[[ Raw data, beginning ]]

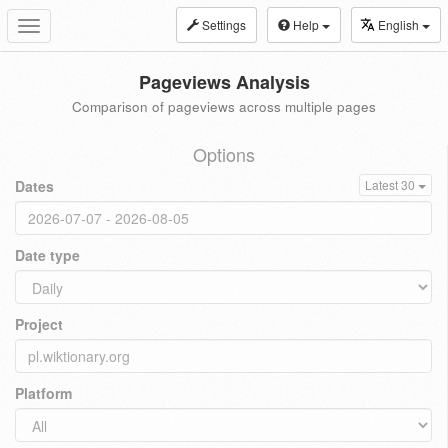
Settings
Help
English
Toggle
navigation
Pageviews Analysis
Comparison of pageviews across multiple pages
Options
Dates
Latest 30
Date type
Project
Platform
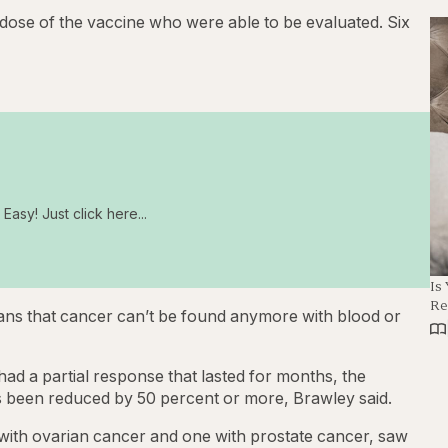
dose of the vaccine who were able to be evaluated. Six
Easy! Just click here...
Is
Re
ns that cancer can’t be found anymore with blood or
ad a partial response that lasted for months, the
s been reduced by 50 percent or more, Brawley said.
 with ovarian cancer and one with prostate cancer, saw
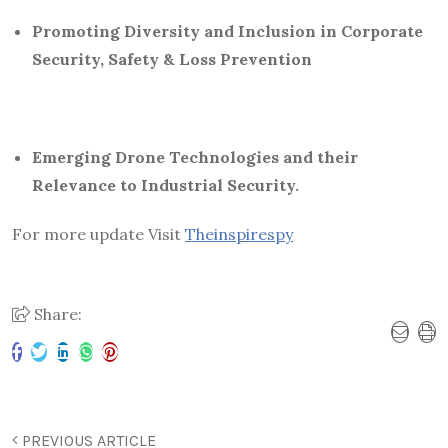
Promoting Diversity and Inclusion in Corporate
Security, Safety & Loss Prevention
Emerging Drone Technologies and their
Relevance to Industrial Security.
For more update Visit
Theinspirespy
Share:
PREVIOUS ARTICLE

[[ Raw data, end ]]

§ Task instructions:
After removing each picture, print the entries above exactly as they were.

§ Exercise answer:
Settings
Help
English
Toggle
navigation
Pageviews Analysis
Comparison of pageviews across multiple pages
Options
Dates
Latest 30
Date type
Project
Platform
dose of the vaccine who were able to be evaluated. Six
Easy! Just click here...
Is
Re
ns that cancer can’t be found anymore with blood or
ad a partial response that lasted for months, the
s been reduced by 50 percent or more, Brawley said.
 with ovarian cancer and one with prostate cancer, saw
Promoting Diversity and Inclusion in Corporate
Security, Safety & Loss Prevention
Emerging Drone Technologies and their
Relevance to Industrial Security.
For more update Visit
Theinspirespy
Share:
PREVIOUS ARTICLE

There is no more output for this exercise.